First-time filings for unemployment benefits dipped last week, but not as much as expected, according to the Labor Department’s weekly report, indicating the claims are edging higher following the 16-day partial government shutdown earlier this month.
For the week ending October 26, the Labor Department said that initial jobless claims, a gauge of weekly layoffs, decreased 10,000 to 340,000. The week prior’s figure of 350,000 was unrevised. Economists predicted claims would decline to 335,000.
The four-week moving average, a less volatile measure of jobless trends, rose by 8,000 to 348,250. The four-week average is climbing as a result of elevated claims in recent weeks as California, the nation’s most populous state, processes a backlog of claims that stacked-up as it dealt with system glitches from a computer upgrade in September. Claims also swelled from the government shutdown sending additional people to the unemployment office to collect temporary benefits.
By comparison, the one-month average was at 305,000 in the week before the government shutdown and computer debacle in California.
The Labor Department said that no claims in Thursday’s report were from previously filed claims in California. On that point, the less-than-expected drop in claims seems to signal that employers have let more staffers go lately and that the rise in recent reports was not simply because of temporary influences. In short, the wrangling in Washington, D.C. over Obamacare, the debt ceiling and a budget appear to be having more of an impact than first thought.

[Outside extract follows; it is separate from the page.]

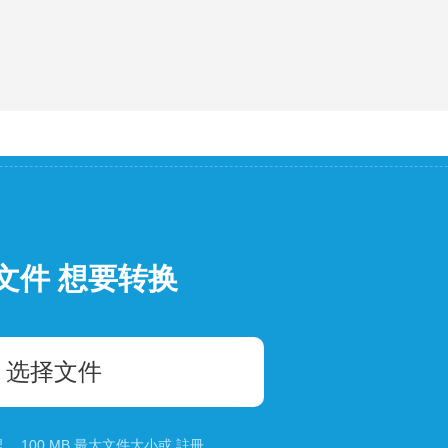
文件 想要转换
选择文件
 100 MB 最大文件大小或
註冊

Continuing claims, or those people already receiving state benefits, edged up from 2.85 million the week prior to 2.881 million in the week ended October 19. Continuing claims are reported at a one-week lag to initial claims.
The total number of people receiving benefits in all state and federal programs for the week ended October 12 was 3.896 million, up from 3.857 million the week earlier. Total claims are reported at a two-week lag. At the same time in 2012, total claims were 5.035 million.
The largest increases in initial claims for the week ending October 19 were in Kentucky (+96), Maine (+49) and Delaware (+45). The largest decreases were in California (-13,033), Pennsylvania (-3,240) and Maryland (-3,222). 48 states and territories reported a decline in claims and five reported an increase.
The markets are added to losses from Wednesday, even though the report supports the Fed’s decision to maintain its large stimulus package going forward. Yesterday, the Federal Reserve committed to continue holding its key interest rate near zero at least until the unemployment rate reaches 6.5 percent. In September, the unemployment rate stood at 7.2 percent, largely because of the lowest participation rate in 35 years.
One hour into Thursday’s session, the Dow Jones Industrial Average is down 48 points, the S&P 500 is lower by 4 points and the Nasdaq is off 14 points.